A template is a javascript document which describes the behavior of your virtual device during the simulation.

Once we have figured out what our device lifecycle looks like and what kind of device state variables we will have, we can jump to writing templates. A template is essentially a javascript document which describes how your virtual device will behave during simulation. Every aspect of device behavior which needs to be modeled should be described in the template.

How are the Templates used in the simulation? When a simulation is started, the simulation engine will parse the template and create virtual devices out of it. Each virtual device will have its own memory, state, and connect to the IoT cloud platform, until your simulation is running. Following diagram describes the instantiation of the template.

Generation of virtual objects from a single template

If you are familiar with C++ or any other object oriented design, think of templates as Classes and virtual devices as Objects. Once a template is defined, you could create as many instances of it as you want.

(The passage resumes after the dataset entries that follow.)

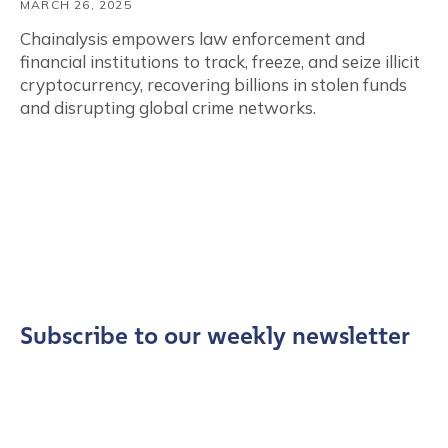
MARCH 26, 2025
Chainalysis empowers law enforcement and
financial institutions to track, freeze, and seize illicit
cryptocurrency, recovering billions in stolen funds
and disrupting global crime networks.
Subscribe to our weekly newsletter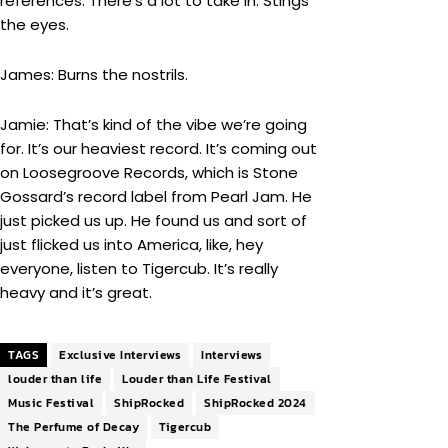
references. There’s a lot to take in. Stings
the eyes.
James: Burns the nostrils.
Jamie: That’s kind of the vibe we’re going
for. It’s our heaviest record. It’s coming out
on Loosegroove Records, which is Stone
Gossard’s record label from Pearl Jam. He
just picked us up. He found us and sort of
just flicked us into America, like, hey
everyone, listen to Tigercub. It’s really
heavy and it’s great.
TAGS
Exclusive Interviews
Interviews
louder than life
Louder than Life Festival
Music Festival
ShipRocked
ShipRocked 2024
The Perfume of Decay
Tigercub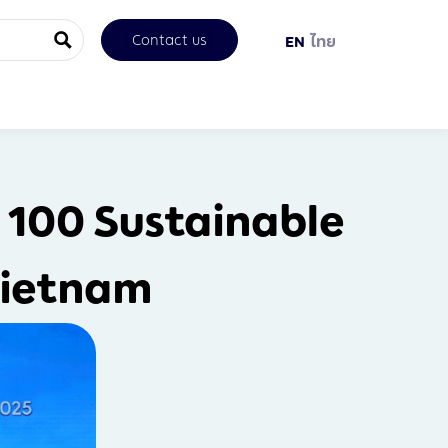
Contact us
EN
ไทย
 100 Sustainable
Vietnam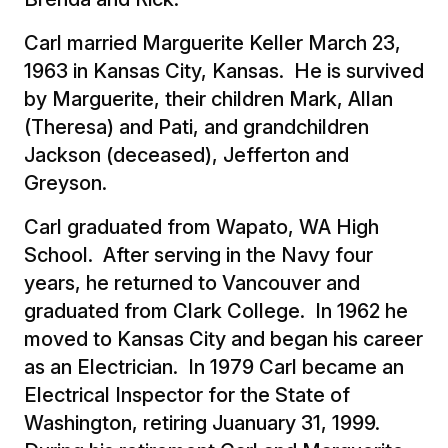
Carl married Marguerite Keller March 23,
1963 in Kansas City, Kansas. He is survived
by Marguerite, their children Mark, Allan
(Theresa) and Pati, and grandchildren
Jackson (deceased), Jefferton and
Greyson.
Carl graduated from Wapato, WA High
School. After serving in the Navy four
years, he returned to Vancouver and
graduated from Clark College. In 1962 he
moved to Kansas City and began his career
as an Electrician. In 1979 Carl became an
Electrical Inspector for the State of
Washington, retiring Juanuary 31, 1999.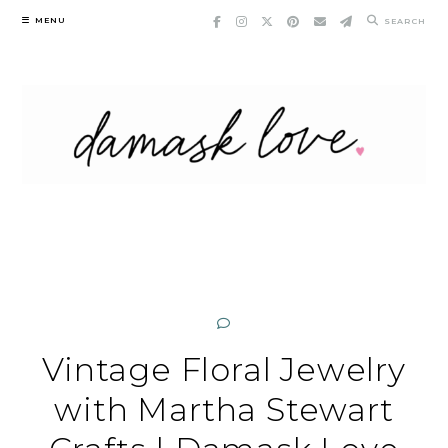
Skip
MENU
SEARCH
to
content
Vintage Floral Jewelry
with Martha Stewart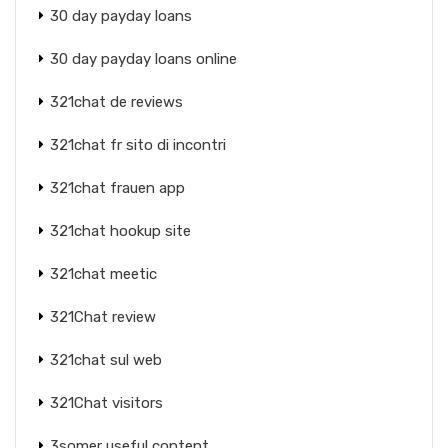
30 day payday loans
30 day payday loans online
321chat de reviews
321chat fr sito di incontri
321chat frauen app
321chat hookup site
321chat meetic
321Chat review
321chat sul web
321Chat visitors
3somer useful content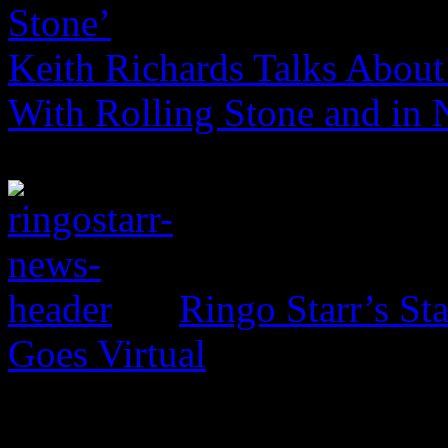
Stone’
Keith Richards Talks About 
With Rolling Stone and in
Ringo Starr’s St
Goes Virtual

The template document contains information about messages to be sent to the cloud platform and connectivity information, as well as credentials. When you are writing a template, you will need to define javascript functions. At the end, the function must return the payload which should be sent to your IoT cloud platform. Each of the template function is passed an individual javascript object called state which could be used to hold device specific parameters.

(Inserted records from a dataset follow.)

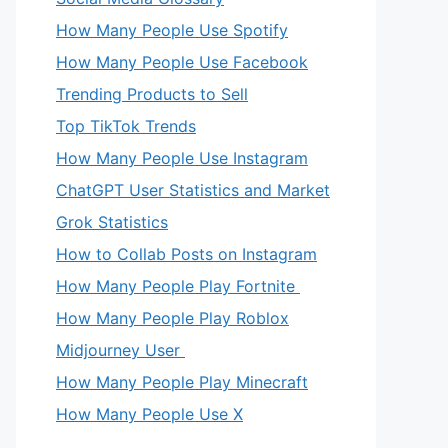
How Many People Use Spotify
How Many People Use Facebook
Trending Products to Sell
Top TikTok Trends
How Many People Use Instagram
ChatGPT User Statistics and Market
Grok Statistics
How to Collab Posts on Instagram
How Many People Play Fortnite
How Many People Play Roblox
Midjourney User
How Many People Play Minecraft
How Many People Use X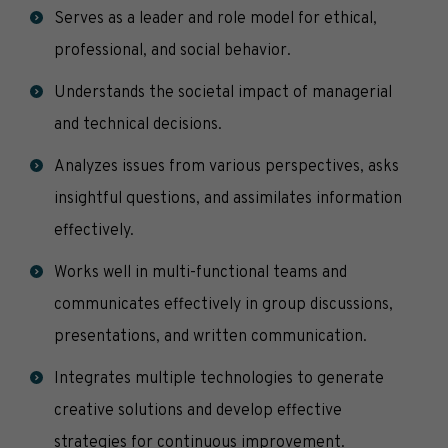
Serves as a leader and role model for ethical,
professional, and social behavior.
Understands the societal impact of managerial
and technical decisions.
Analyzes issues from various perspectives, asks
insightful questions, and assimilates information
effectively.
Works well in multi-functional teams and
communicates effectively in group discussions,
presentations, and written communication.
Integrates multiple technologies to generate
creative solutions and develop effective
strategies for continuous improvement.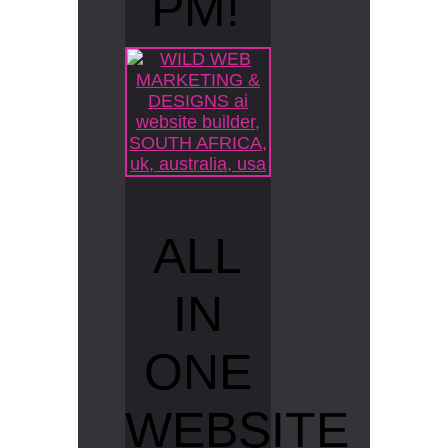
PM!
ALL
IN
ONE
WEBSITE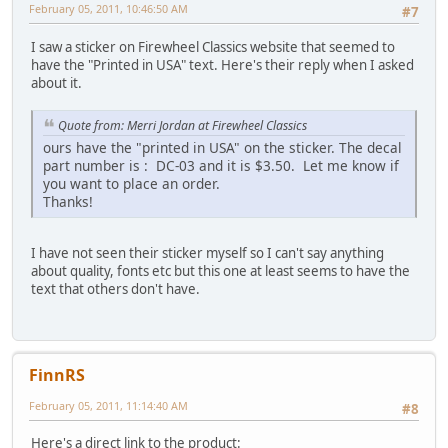
February 05, 2011, 10:46:50 AM
#7
I saw a sticker on Firewheel Classics website that seemed to
have the "Printed in USA" text. Here's their reply when I asked
about it.
Quote from: Merri Jordan at Firewheel Classics
ours have the "printed in USA" on the sticker. The decal
part number is : DC-03 and it is $3.50. Let me know if
you want to place an order.
Thanks!
I have not seen their sticker myself so I can't say anything
about quality, fonts etc but this one at least seems to have the
text that others don't have.
FinnRS
February 05, 2011, 11:14:40 AM
#8
Here's a direct link to the product: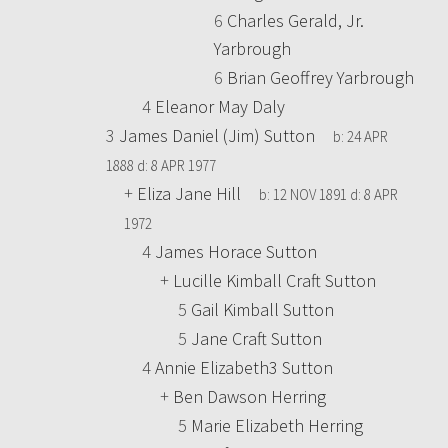
6
Charles Gerald, Jr.
Yarbrough
6
Brian Geoffrey Yarbrough
4
Eleanor May Daly
3
James Daniel (Jim) Sutton
b:
24 APR
1888
d:
8 APR 1977
+
Eliza Jane Hill
b:
12 NOV 1891
d:
8 APR
1972
4
James Horace Sutton
+
Lucille Kimball Craft Sutton
5
Gail Kimball Sutton
5
Jane Craft Sutton
4
Annie Elizabeth3 Sutton
+
Ben Dawson Herring
5
Marie Elizabeth Herring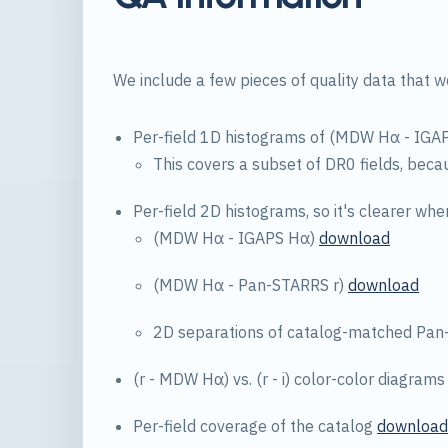
We include a few pieces of quality data that w
Per-field 1D histograms of (MDW Hα - IGA
This covers a subset of DR0 fields, beca
Per-field 2D histograms, so it's clearer wher
(MDW Hα - IGAPS Hα)
download
(MDW Hα - Pan-STARRS r)
download
2D separations of catalog-matched Pa
(r - MDW Hα) vs. (r - i) color-color diagram
Per-field coverage of the catalog
download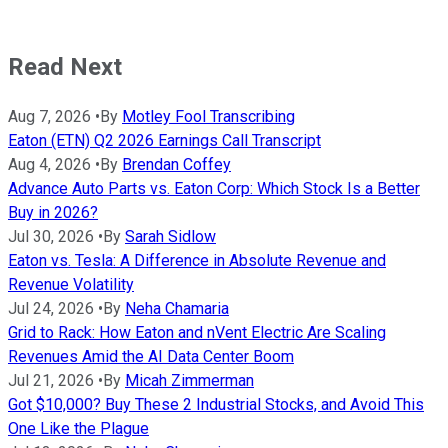
Read Next
Aug 7, 2026
•
By
Motley Fool Transcribing
Eaton (ETN) Q2 2026 Earnings Call Transcript
Aug 4, 2026
•
By
Brendan Coffey
Advance Auto Parts vs. Eaton Corp: Which Stock Is a Better
Buy in 2026?
Jul 30, 2026
•
By
Sarah Sidlow
Eaton vs. Tesla: A Difference in Absolute Revenue and
Revenue Volatility
Jul 24, 2026
•
By
Neha Chamaria
Grid to Rack: How Eaton and nVent Electric Are Scaling
Revenues Amid the AI Data Center Boom
Jul 21, 2026
•
By
Micah Zimmerman
Got $10,000? Buy These 2 Industrial Stocks, and Avoid This
One Like the Plague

Here is a diagram which explains how the functions within a template are invoked during the simulation run.

The setup function in the template is triggered as the very first function before even the connection is established from the backend. Use this function to retrieve values from persistent storage, initialize one time variables and assign some random names. The setup function doesn't need to return any value.

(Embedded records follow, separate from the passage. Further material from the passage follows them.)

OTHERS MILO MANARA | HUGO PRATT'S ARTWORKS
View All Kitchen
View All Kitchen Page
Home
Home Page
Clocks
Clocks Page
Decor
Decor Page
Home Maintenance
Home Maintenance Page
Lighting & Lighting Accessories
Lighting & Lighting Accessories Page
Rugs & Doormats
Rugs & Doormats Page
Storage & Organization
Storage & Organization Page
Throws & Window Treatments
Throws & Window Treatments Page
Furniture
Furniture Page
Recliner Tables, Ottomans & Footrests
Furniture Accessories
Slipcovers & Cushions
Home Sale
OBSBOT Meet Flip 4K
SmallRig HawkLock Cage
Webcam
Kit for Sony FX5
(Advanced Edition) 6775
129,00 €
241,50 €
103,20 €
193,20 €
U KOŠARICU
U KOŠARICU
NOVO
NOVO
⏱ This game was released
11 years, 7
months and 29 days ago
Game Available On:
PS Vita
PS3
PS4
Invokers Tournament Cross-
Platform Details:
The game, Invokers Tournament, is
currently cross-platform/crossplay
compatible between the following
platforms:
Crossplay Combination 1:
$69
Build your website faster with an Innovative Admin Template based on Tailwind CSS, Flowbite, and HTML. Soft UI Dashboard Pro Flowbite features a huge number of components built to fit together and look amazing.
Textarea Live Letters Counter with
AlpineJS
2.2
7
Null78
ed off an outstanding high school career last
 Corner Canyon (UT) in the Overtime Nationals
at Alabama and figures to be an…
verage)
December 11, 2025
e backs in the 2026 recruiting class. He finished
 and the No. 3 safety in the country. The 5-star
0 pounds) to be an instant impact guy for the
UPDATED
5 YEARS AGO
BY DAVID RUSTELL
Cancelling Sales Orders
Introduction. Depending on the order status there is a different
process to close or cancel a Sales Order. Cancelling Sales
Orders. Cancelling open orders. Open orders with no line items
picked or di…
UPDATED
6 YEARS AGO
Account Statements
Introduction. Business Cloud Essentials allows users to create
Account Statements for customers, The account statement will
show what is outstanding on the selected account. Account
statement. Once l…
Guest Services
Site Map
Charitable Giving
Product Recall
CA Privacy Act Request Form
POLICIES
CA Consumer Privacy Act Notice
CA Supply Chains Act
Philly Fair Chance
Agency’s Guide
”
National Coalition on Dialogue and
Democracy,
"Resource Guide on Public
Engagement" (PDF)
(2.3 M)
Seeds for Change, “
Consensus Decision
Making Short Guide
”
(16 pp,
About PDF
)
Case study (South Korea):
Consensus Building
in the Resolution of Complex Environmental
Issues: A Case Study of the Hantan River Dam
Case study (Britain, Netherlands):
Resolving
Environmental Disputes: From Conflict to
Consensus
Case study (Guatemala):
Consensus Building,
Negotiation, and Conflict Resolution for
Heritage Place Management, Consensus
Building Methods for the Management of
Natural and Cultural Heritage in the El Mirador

Once the setup is done, the message function will be invoked with the same state object which was passed earlier. The message function is the core function of the simulation and will define most of the simulation logic. The function is invoked for the specified number of iterations in the template run. The duration between each iteration is also configurable and needs to be specified in the template run parameters.

Should we describe the entire behavior of a device into the single template? Not necessarily. A template could correspond to a single lifecycle event such as software download, user interaction etc. E.g. in the light bulb scenarion we saw earlier, we could create several template for each lifecycle stage or combine all into a single one. So what should be the standard practice? In our recommendation, each template should describe at least one lifecycle stage of the simulated device which can be independently run. E.g. Software update could be simulated using a single template. However, user interaction should be prohibited during the software update. In order to implement this, software update template will create a glob storage variable in order to notify any other templates that the software is currently updating.